Death In The Dentist’s Chair

Death In The Dentist’s Chair – Molly Thynne

I hate going to the dentist and this book did nothing to assuage my dread of the experience. As well as the heightened anticipation of what is to befall me as I sit open-mouthed in the chair, I am hit with the realisation that I am at the mercy of the dentist. I have placed my faith implicitly in them. Published in 1932 Thynne’s murder takes place in a dentist’s chair, as the title suggests, and replicated the locus and method used by Brian Flynn in his The Mystery of the Peacock’s Eye four years earlier, and, of course, the better-known dentist murder mystery is Agatha Christie’s much later, One Two, Buckle My Shoe from 1940.

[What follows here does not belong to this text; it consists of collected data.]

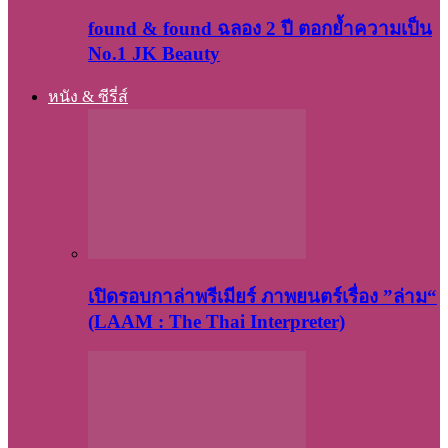
found & found ฉลอง 2 ปี ตอกย้ำความเป็น
No.1 JK Beauty
หนัง & ซีรี่ส์
เปิดรอบกาล่าพรีเมียร์ ภาพยนตร์เรื่อง ”ล่าม“
(LAAM : The Thai Interpreter)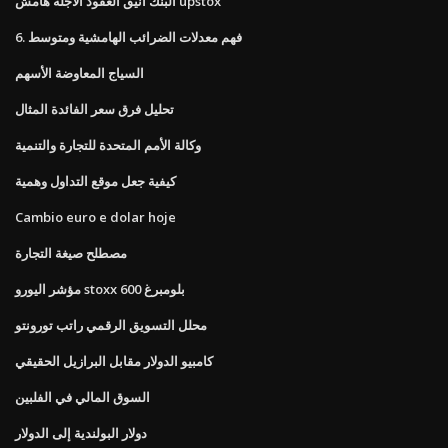
البنك أنيق العقود الآجلة هامش upstox
6. فهم معدلات الضرائب الهامشية ومتوسط
السياج المعاوضة الأسهم
تحليل فرق سعر الفائدة المثال
وكالة الأمم المتحدة للتجارة والتنمية
كيفية جعل موقع التداول وهمية
Cambio euro e dolar hoje
مصطلح صيغة التجارة
مؤشر اليورو stoxx 600 بلومبرغ
محلل التسويق الرقمي راتب تورونتو
كامبيو الدولار مقابل البرازيل الحقيقي
السوق المالي في الفلبين
دولار البولندية إلى الدولار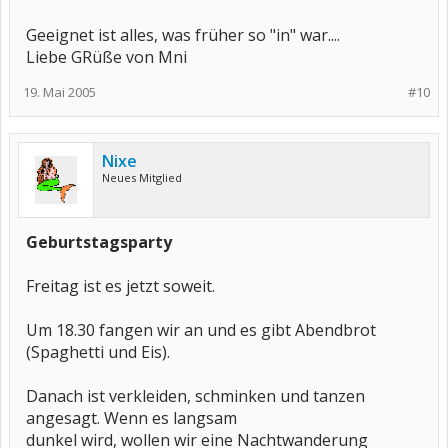
Geeignet ist alles, was früher so "in" war....
Liebe GRüße von Mni
19. Mai 2005
#10
Nixe
Neues Mitglied
Geburtstagsparty
Freitag ist es jetzt soweit.
Um 18.30 fangen wir an und es gibt Abendbrot
(Spaghetti und Eis).
Danach ist verkleiden, schminken und tanzen
angesagt. Wenn es langsam
dunkel wird, wollen wir eine Nachtwanderung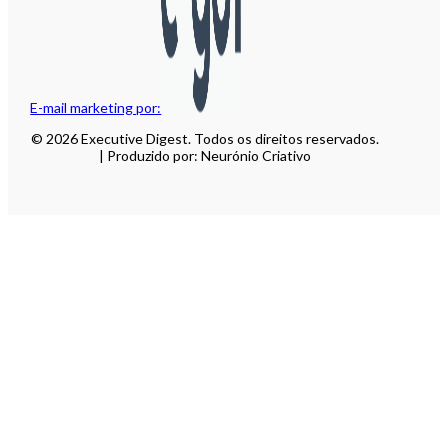
E-mail marketing por:
© 2026 Executive Digest. Todos os direitos reservados.
| Produzido por: Neurónio Criativo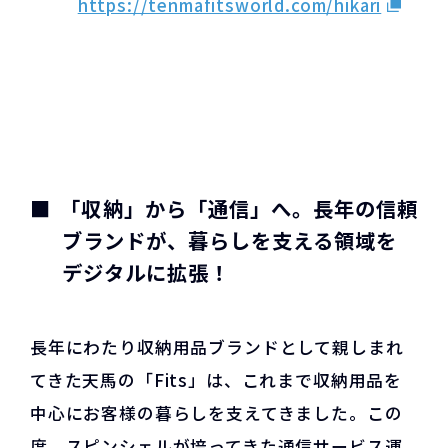
https://tenmafitsworld.com/hikari
「収納」から「通信」へ。長年の信頼
ブランドが、暮らしを支える領域を
デジタルに拡張！
長年にわたり収納用品ブランドとして親しまれ
てきた天馬の「Fits」は、これまで収納用品を
中心にお客様の暮らしを支えてきました。この
度、スピンシェルが培ってきた通信サービス運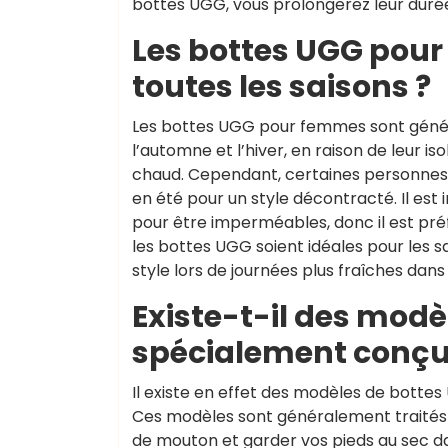
bottes UGG, vous prolongerez leur durée
Les bottes UGG pour
toutes les saisons ?
Les bottes UGG pour femmes sont généra
l’automne et l’hiver, en raison de leur is
chaud. Cependant, certaines personnes 
en été pour un style décontracté. Il es
pour être imperméables, donc il est pré
les bottes UGG soient idéales pour les 
style lors de journées plus fraîches dans
Existe-t-il des mod
spécialement conçus 
Il existe en effet des modèles de bottes
Ces modèles sont généralement traités
de mouton et garder vos pieds au sec da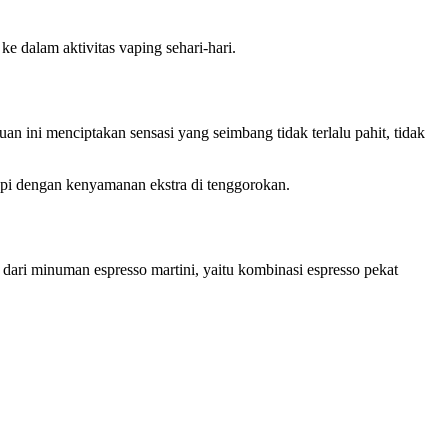
e dalam aktivitas vaping sehari-hari.
n ini menciptakan sensasi yang seimbang tidak terlalu pahit, tidak
kopi dengan kenyamanan ekstra di tenggorokan.
asi dari minuman espresso martini, yaitu kombinasi espresso pekat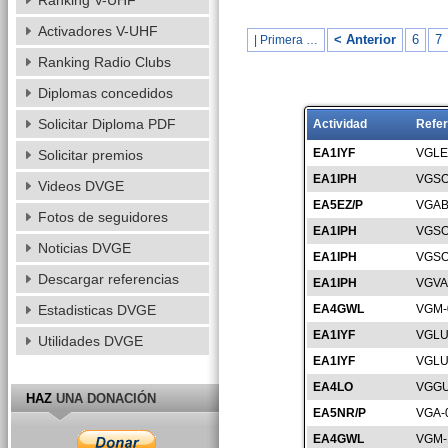
Ranking V-UHF
Activadores V-UHF
< Anterior
6
7
| Primera …
Ranking Radio Clubs
Diplomas concedidos
Solicitar Diploma PDF
Actividad
Refer
EA1IYF
VGLE
Solicitar premios
EA1IPH
VGSO
Videos DVGE
EA5EZ/P
VGAB
Fotos de seguidores
EA1IPH
VGSO
Noticias DVGE
EA1IPH
VGSO
Descargar referencias
EA1IPH
VGVA
Estadisticas DVGE
EA4GWL
VGM-
EA1IYF
VGLU
Utilidades DVGE
EA1IYF
VGLU
EA4LO
VGGU
HAZ
UNA DONACIÓN
EA5NR/P
VGA-
EA4GWL
VGM-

The book’s opening tells the story through the eyes of Mr Cattistock who leaves the surgery of society dentist, Humphrey Davenport, having had several of his teeth removed. He is rather groggy, as well he might be. In the waiting room are the wife of a Hatton Garden jeweller, Lottie Miller, Sir Richard Pomfroy and the widow of a theatre owner, Mrs Vallon. Cattistock takes an instant dislike to Mrs Miller who is next to go into the consulting room. Davenport leaves her there to go to his workshop to adjust her dentures, gets locked in there and by the time he is released and returns to the room, Mrs Miller has had her throat slashed with a Chinese dagger.

As Cattistock leaves the premises, Thynne’s amateur sleuth, Dr Constantine, arrives for his own check-up. Naturally, he is a friend of the Scotland Yard officer in charge of investigations, D I Arkwright, and lends a hand. Just to add some further complexity into the case, one of the jewels Mrs Miller was wearing has gone missing and later in the book there is a further murder, again bearing all the hallmarks of being committed with a Chinese dagger. Whodunit and why?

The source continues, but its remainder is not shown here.